Tripura, under a CPI(M) chief minister, Shri Manik Sarkar worked in cooperation with Prime Minister Narendra Modi in May 2015, to completely repeal the Armed Forces Special Powers Act. This Article focuses on how two extreme binaries came together to resolve such a huge issue in the state, especially when this intellectual war between the Left and the Right is in continuum.
The North East has often been under reported in the news, throughout the mainland. The racism exerted by the media to reluctantly cover states with a majoritarian ethnic minority population, has enabled the mainland to disassociate itself from the issues of the North East. To integrate the North East into national policies, the NDA Government has specifically focused on implementing a development agenda at all levels of government. From integration drives by student unions much like DUSU to university level programmes like Gyanodaya have facilitated a discussion between the students.
Tripura, one of the gems of the North East has a State Government under the leadership of a left front chief minister, namely, Manik Sarkar. However through cooperation with the Home Minister at the centre, under the leadership of the Prime Minister backed by a BJP led NDA Government, AFSPA was repealed in May 2015. AFSPA, by law, can only be repealed if the Governor agrees to it. And in the case of Tripura, Manik Sarkar closely worked with the intelligence agencies to ensure that militancy was less, and provided a consolidated report to the Governor, who after consulting with the Prime Minister, repealed the controversial act from the state (from one police station to another, gradually).
After repealing the act, Prime Minister Modi, reportedly asked for a report on how Tripura repealed AFSPA from the Chief Minister, Manik Sarkar, who obliged. It is important to state that even political adversaries, who have extremely contrary views came together to relieve the people of Tripura from such a harsh law.

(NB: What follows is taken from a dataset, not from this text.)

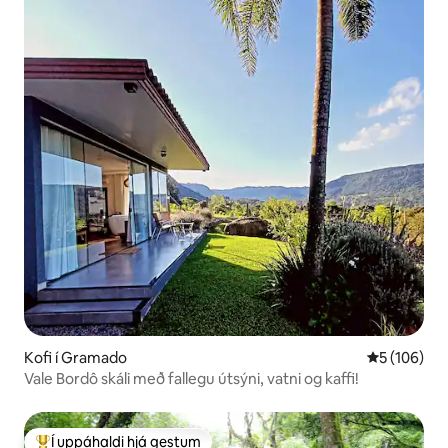
Kofi í Gramado
5 af 5 í me
5 (106)
Vale Bordô skáli með fallegu útsýni, vatni og kaffi!
Í uppáhaldi hjá gestum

Let us now take a closer look at AFSPA –
AFSPA has been one of the most controversial policies adopted by the central governments (across party lines) throughout the history of Independent India. With insurgencies fostered by remorse amongst the ethnic minorities, backward classes and people demanding a monopoly for a particular religion, the archaic act of parliament has often led to the protection of the Indian mainland at the cost of rampant human rights violations carried out by a number of army and paramilitary personnel. Although the number of jawans responsible for such acts is minuscule as compared to the full force deployed, the fact remains that the data for the number of prosecutions against the armed forces have also been shocking.

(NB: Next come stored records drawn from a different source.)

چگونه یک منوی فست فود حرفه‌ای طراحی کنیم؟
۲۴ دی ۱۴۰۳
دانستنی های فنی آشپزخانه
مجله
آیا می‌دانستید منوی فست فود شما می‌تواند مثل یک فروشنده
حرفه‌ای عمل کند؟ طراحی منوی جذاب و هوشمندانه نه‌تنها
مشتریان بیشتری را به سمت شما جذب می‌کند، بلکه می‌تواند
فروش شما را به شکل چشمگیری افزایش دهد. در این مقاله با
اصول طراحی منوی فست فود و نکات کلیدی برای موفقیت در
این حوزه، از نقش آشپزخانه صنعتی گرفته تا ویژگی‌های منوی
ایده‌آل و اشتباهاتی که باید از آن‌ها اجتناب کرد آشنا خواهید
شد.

Jammu and Kashmir has been a hotbed, much like Manipur where women have come out in the open to oppose the law, claiming they had been raped and their husbands had been shot dead despite being innocent.
An RTI query made to the Ministry of Defence, Government of India had revealed that only one army man has been prosecuted in Jammu and Kashmir during a tenure of 22 years, against the 44 cases that were received for sanction of prosecution from 1990 to 2011. This meant sanction was not granted in almost 98 per cent of recommended cases (97.73 per cent). In all the cases of rights abuses the controversial AFSPA was invoked to shield the accused.
This is a major tradeoff that needs to be dealt with. The security agencies need to work in a coalition with the government to ensure that the militancy reduces in these sectors, and only then can such a law be repealed.
If the centre and the states could come together, and gradually repeal the act from one district to another, in states like Jammu and Kashmir, Arunachal Pradesh, Manipur, and Assam, then we could soon see tremendous reduction in ‘seditious’ activities in these states. It is clearly important for the media to cover these issues extensively. It is also the responsibility of the Left and the Right to come together and work for the betterment of the society through constructive policies and not destructive ones.